Zickenkrieg

Als Anna den Saal des «roten Löwen» betrat, blieb für eine Sekunde die Zeit stehen.

Vorher hatten sich alle mit etwas zu mayonnaisigen Apéro-Häppchen vollgestopft. Jeder fütterte den andern mit überzuckerten Floskeln wie «also du bist kein Jährchen älter geworden» oder «wie voll dein Haar noch ist, Louise!» (obwohl das kahle Ende von Louise bereits zu ahnen war).

Nach 40 Jahren sah man einander zum ersten Mal seit der Matur wieder.

Es war Alberts Idee gewesen. Während die Klasse eher dösig und nicht sonderlich auf der kreativen Seite daheim war (bis auf das eine Mal, wo man Shaws «Kaiser von Amerika» aufführte und die Kaiserin durch Heinz-Hugo, die Klassenschwuchtel spielen liess), wurde Albert schon in jüngsten Jahren Wölfli-Führer.

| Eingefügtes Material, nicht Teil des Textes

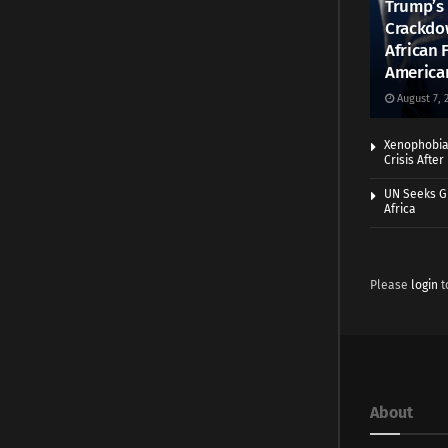
Trump’s 
Crackdow
African 
America
August 7, 
Xenophobia:
Crisis Afte
UN Seeks Gr
Africa
Please
login
t
About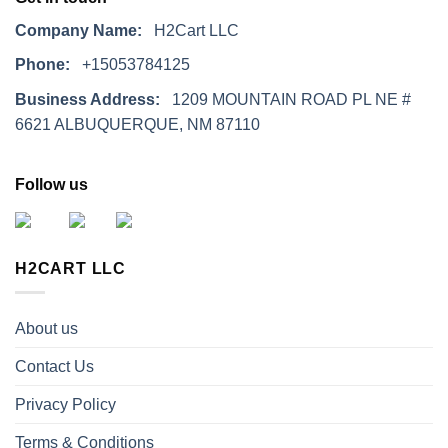
Company Name:
H2Cart LLC
Phone:
+15053784125
Business Address:
1209 MOUNTAIN ROAD PL NE #
6621 ALBUQUERQUE, NM 87110
Follow us
H2CART LLC
About us
Contact Us
Privacy Policy
Terms & Conditions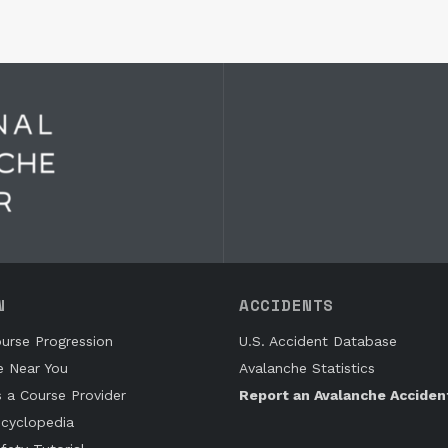
N
ACCIDENTS
urse Progression
U.S. Accident Database
e Near You
Avalanche Statistics
s a Course Provider
Report an Avalanche Acciden
cyclopedia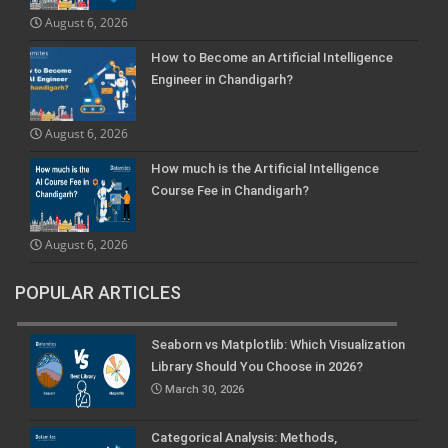
August 6, 2026
How to Become an Artificial Intelligence
Engineer in Chandigarh?
August 6, 2026
How much is the Artificial Intelligence
Course Fee in Chandigarh?
August 6, 2026
POPULAR ARTICLES
Seaborn vs Matplotlib: Which Visualization
Library Should You Choose in 2026?
March 30, 2026
Categorical Analysis: Methods,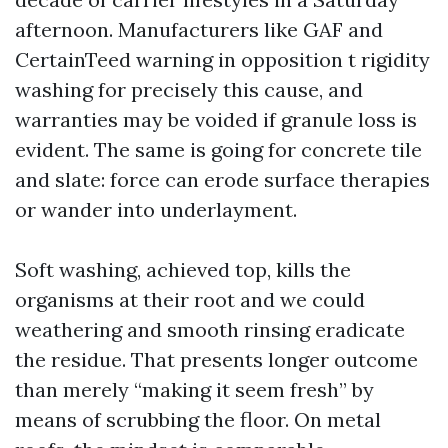
afternoon. Manufacturers like GAF and
CertainTeed warning in opposition t rigidity
washing for precisely this cause, and
warranties may be voided if granule loss is
evident. The same is going for concrete tile
and slate: force can erode surface therapies
or wander into underlayment.
Soft washing, achieved top, kills the
organisms at their root and we could
weathering and smooth rinsing eradicate
the residue. That presents longer outcome
than merely “making it seem fresh” by
means of scrubbing the floor. On metal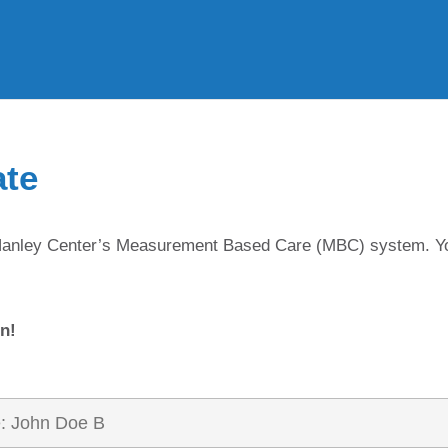
ate
in Hanley Center’s Measurement Based Care (MBC) system. Y
n!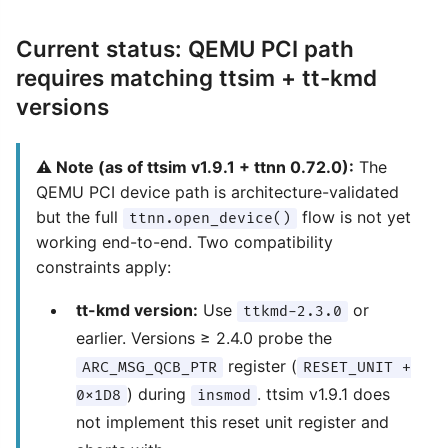
Current status: QEMU PCI path
requires matching ttsim + tt-kmd
versions
⚠️ Note (as of ttsim v1.9.1 + ttnn 0.72.0):
The
QEMU PCI device path is architecture-validated
but the full
flow is not yet
ttnn.open_device()
working end-to-end. Two compatibility
constraints apply:
tt-kmd version:
Use
or
ttkmd-2.3.0
earlier. Versions ≥ 2.4.0 probe the
register (
ARC_MSG_QCB_PTR
RESET_UNIT +
) during
. ttsim v1.9.1 does
0x1D8
insmod
not implement this reset unit register and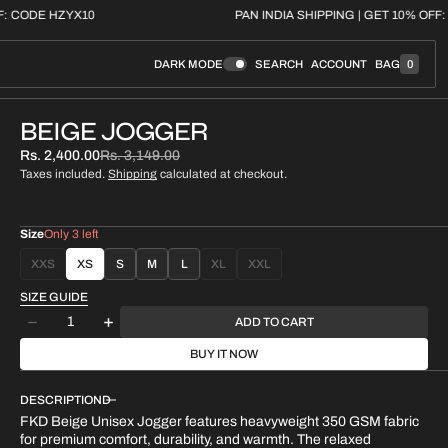
 GET 10% OFF: CODE HZYX10
PAN INDIA SHIPPING | 
DARK MODE
SEARCH
ACCOUNT
BAG
0
0
I
T
E
BEIGE JOGGER
M
S
Rs. 2,400.00
Rs. 3,149.00
Sale
Regular
Taxes included.
Shipping
calculated at checkout.
price
price
Size
Only 3 left
XXS
XS
S
M
L
XL
XXL
VARIANT
VARIANT
VARIANT
SOLD
SOLD
SOLD
SIZE GUIDE
OUT
OUT
OUT
Quantity
ADD TO CART
OR
OR
OR
Decrease
Increase
UNAVAILABLE
UNAVAILABLE
UNAVAILABLE
quantity
quantity
BUY IT NOW
for
for
BEIGE
BEIGE
DESCRIPTION
JOGGER
JOGGER
FKD Beige Unisex Jogger features heavyweight 350 GSM fabric
for premium comfort, durability, and warmth. The relaxed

Später ein hohes Tier beim Schützenverein. Und seine grosse Leidenschaft galt den Eisenbahnen. (Schmalspur).

MUSS MAN NOCH MEHR SAGEN?

Nun hatte er an alle «Ehemaligen der Klasse B ein Foto verschickt, welche die 21 Maturanden mit ihren Abschlusszeugnissen vor der Aula zeigte. Über dem Klassenfoto schrien Grossbuchstaben: «WISST IHR NOCH…?»

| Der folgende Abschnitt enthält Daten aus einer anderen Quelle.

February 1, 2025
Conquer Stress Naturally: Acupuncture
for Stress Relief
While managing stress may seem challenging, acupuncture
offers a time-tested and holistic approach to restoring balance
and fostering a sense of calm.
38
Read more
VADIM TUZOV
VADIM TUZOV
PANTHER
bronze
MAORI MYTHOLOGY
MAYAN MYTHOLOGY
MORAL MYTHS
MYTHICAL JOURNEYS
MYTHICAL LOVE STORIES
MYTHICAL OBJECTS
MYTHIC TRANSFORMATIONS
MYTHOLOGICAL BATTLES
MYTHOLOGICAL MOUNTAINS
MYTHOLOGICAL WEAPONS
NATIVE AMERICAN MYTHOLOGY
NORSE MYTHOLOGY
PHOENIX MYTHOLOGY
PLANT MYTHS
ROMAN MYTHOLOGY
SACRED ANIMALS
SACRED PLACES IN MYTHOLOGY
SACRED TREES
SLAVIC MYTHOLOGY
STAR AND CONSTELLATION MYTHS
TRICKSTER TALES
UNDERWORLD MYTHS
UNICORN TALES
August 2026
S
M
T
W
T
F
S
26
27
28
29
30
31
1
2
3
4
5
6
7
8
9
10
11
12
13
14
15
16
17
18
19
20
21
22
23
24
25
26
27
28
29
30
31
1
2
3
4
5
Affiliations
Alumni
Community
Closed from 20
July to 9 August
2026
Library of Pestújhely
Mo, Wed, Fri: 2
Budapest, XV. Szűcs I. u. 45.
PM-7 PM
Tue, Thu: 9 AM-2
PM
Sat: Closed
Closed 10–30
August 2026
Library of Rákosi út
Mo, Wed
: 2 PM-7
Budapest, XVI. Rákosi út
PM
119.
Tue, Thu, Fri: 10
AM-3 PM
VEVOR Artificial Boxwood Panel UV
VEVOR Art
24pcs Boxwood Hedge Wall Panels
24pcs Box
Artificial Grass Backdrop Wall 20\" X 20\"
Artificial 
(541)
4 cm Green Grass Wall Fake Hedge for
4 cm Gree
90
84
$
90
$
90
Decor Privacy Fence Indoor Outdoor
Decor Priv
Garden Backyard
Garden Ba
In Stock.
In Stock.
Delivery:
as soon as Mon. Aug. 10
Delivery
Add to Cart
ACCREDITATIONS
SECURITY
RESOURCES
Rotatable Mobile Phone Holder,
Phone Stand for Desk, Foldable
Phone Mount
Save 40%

Als man im «Löwen»-Säli eben daran war, die alten Pauker durchzuhecheln, öffnete sich die Türe. Und Anna erschien. Anna war wild ­aufgemotzt: rosige Jogginghose mit Ballerinenschuhen, auf denen Glasbrillanten ein Feuerwerk abstrahlten. Enges Top. Und ein Ausschnitt, der die beiden Brüste zum Himmel emporhob, als wäre zwei Mal die Sonne aufgegangen.

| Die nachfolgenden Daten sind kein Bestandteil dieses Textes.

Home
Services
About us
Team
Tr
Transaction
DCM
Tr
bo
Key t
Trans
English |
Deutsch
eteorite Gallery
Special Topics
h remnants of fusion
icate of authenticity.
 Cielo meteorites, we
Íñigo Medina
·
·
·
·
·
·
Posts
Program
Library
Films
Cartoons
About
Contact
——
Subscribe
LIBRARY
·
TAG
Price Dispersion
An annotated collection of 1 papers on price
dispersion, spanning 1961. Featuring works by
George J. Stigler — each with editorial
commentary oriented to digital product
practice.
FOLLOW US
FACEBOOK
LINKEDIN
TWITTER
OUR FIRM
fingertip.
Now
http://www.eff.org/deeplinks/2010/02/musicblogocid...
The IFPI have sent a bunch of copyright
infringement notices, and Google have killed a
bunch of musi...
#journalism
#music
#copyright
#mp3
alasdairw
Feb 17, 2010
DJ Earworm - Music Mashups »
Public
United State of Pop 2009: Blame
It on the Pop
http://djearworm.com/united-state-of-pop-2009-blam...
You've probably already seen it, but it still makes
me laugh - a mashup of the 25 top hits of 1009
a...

«Aber hallöchen zusammen!», trällerte Anna. Ihre Wimpern klapperten, sodass die Servietten im Ständer ins Rascheln gerieten. Elvira – sie war stets die Klassenbeste und mit Klassenabstand die Hässlichste gewesen, sülzte: «Guten Abend, Anna – mach die Türe zu. Aber nicht zu heftig. Wir ­wollen nicht, dass bei deiner Fassade der ganze Putz abbröckelt…»

Die einen lachten. Die andern schwiegen peinlich berührt.

ZICKENKRIEG. Das war vor 40 Jahren schon so. Nur kannte man das Wort noch nicht. Das Ganze knisterte zwischen den beiden unter «Weiberzoff». Anna war stets die Traumfrau der Klasse gewesen. Die pubertierenden Jüngelchen haben ihr heisse Briefchen ins Schreibetui gelegt (ausser Heinz-Hugo) – doch Elviras Beutel blieb leer. Wer wollte schon mit einer Pythagoras-Expertin flirten. UND DANN NOCH VORSTEHENDE ZÄHNE!

Anna war nicht das, was man ein Licht nennen könnte. Aber mit ihren damals schon sehr ­entwickelten zwei Sonnen und dem Schmuse­kätzchen-Lächeln polierte sie jede 3 auf eine «4 plus» auf. Elvira protestierte beim Lehrerrat. Aber ­Proteste, die durch Hasenzähne ausgerufen ­werden, haben es immer schwer.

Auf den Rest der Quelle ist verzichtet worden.